Quando si entra in una struttura sanitaria si è necessariamente in uno stato di debolezza, di grande fragilità e si pretenderebbe di essere trattati con comprensione e rispetto, ma non è sempre così.
Potrei raccontare molte storie in proposito, ma mi limiterò a un paio di episodi.
Mio marito ha avuto un infarto a 47 anni e da allora ha dovuto spesso essere ricoverato per accertamenti, coronarografie con angioplastica, inserimento di pace-maker…. Sono così passati molti anni e a un certo punto arrivò anche il cancro a complicare ulteriormente la nostra vita, perciò ci fu l’operazione, la radioterapia , altre cure infinite, ……
All’epoca dei fatti che vado a raccontare era perciò un malato oncologico, anziano e cardiopatico. Nel reparto di cardiologia dissero che si doveva fare di nuovo una coronarografia per cercare di “liberare” un tratto di coronaria.
Il giorno dell’intervento, io aspettavo in un corridoio attiguo alla stanza in cui veniva effettuato l’intervento, che normalmente richiede tempi molto ridotti. Quella volta invece mio marito non usciva più e non riuscivo ad averne notizie.
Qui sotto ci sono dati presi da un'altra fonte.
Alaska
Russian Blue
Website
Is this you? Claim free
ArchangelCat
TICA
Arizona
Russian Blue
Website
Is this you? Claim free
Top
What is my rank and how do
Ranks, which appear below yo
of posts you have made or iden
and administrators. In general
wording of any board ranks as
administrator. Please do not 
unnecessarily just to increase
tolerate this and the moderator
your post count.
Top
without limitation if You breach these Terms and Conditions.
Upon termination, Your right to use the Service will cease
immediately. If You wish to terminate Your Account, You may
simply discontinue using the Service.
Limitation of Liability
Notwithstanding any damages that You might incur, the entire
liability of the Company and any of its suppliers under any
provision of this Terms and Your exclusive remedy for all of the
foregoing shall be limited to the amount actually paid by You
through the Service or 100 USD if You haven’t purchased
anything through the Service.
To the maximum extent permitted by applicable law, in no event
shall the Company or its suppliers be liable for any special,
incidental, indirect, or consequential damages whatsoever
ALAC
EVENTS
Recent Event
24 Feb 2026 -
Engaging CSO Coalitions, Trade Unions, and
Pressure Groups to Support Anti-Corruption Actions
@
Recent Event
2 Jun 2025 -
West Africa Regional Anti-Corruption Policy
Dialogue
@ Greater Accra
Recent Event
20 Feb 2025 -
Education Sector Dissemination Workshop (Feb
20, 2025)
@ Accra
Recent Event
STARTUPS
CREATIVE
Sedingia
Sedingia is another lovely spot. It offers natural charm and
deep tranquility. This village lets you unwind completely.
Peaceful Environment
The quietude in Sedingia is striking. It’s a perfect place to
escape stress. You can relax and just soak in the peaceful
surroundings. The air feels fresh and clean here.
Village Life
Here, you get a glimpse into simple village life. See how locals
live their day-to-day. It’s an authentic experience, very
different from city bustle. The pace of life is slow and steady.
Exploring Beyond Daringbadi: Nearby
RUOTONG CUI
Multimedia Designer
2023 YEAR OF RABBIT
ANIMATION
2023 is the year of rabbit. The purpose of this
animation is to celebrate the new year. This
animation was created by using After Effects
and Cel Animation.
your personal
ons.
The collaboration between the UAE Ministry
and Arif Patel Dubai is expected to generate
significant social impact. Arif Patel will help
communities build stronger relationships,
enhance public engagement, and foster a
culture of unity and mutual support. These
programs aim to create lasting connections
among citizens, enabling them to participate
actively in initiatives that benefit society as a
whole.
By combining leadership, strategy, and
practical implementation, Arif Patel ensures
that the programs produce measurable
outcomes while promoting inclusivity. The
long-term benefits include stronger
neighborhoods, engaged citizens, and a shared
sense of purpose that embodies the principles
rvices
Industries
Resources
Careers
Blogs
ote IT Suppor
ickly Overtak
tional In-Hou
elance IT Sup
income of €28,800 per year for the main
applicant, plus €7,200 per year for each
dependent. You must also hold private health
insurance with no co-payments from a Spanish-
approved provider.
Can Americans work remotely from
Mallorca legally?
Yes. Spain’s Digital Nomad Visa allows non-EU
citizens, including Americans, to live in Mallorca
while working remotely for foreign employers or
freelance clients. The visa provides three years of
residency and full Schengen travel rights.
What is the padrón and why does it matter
Quando finalmente poté tornare in reparto, raccontò che l’inesperto dottore cui era stato affidato, si era trovato in difficoltà e non riusciva più a estrarre il catetere con cui stava esplorando una coronaria “rinsecchita” da molti anni (così ci fu spiegato l’accaduto). Il medico aveva chiesto aiuto e solo molto in ritardo arrivò il primario del reparto a risolvere la situazione.
Se quell’intervento avesse dovuto essere effettuato su una persona ancora giovane, sarebbe stato affidato a un principiante o ad esso si sarebbe per lo meno affiancato un operatore più esperto? Che motivo c’era di fare quell’intervento, se non quello di usare come cavia una persona chiaramente in fase terminale?
Il giorno dopo, entrando in reparto, sentii l’inconfondibile voce di mio marito che urlava a più non posso : la sua stanza era piena di medici che lui stava insolentendo per le sofferenze inutili cui era stato sottoposto e subito dopo firmò e si fece dimettere.
Molti anni prima ero entrata in sala di rianimazione dove era ricoverato un parente tetraplegico , che stava soffrendo per un’infezione polmonare. Non riusciva più a parlare chiaramente, ma continuava a cercare di farmi capire qualcosa: guardava il cassetto del suo comodino e articolava con fatica una parola che poteva essere “portafoglio”. Aprii il cassetto e gli dissi che non c’era nessun portafoglio e che forse era rimasto nel comodino vicino al letto del reparto da cui proveniva. Così andai a chiedere notizia agli infermieri; infine riuscimmo a capire che qualcuno gli aveva sottratto il portafoglio, che poi ci venne restituito, dal responsabile del reparto naturalmente privo di soldi. Ci fu anche indicato il nome dell’infermiere che si era macchiato di questo abuso.
Dopo qualche giorno quel parente morì e tra le sue cose che riportammo a casa, trovammo una cassetta, registrata forse con l’aiuto di qualche compagno di stanza: in essa Saro, questo era il suo nome, raccontava tutte le angherie cui era sottoposto da parte di un infermiere, che pretendeva continuamente soldi per fare ciò per cui già percepiva uno stipendio.
C’è abiezione peggiore che approfittare dello stato di inferiorità di un malato e infliggergli sofferenze aggiuntive a quelle già abbondantemente elargite da una sorte maligna?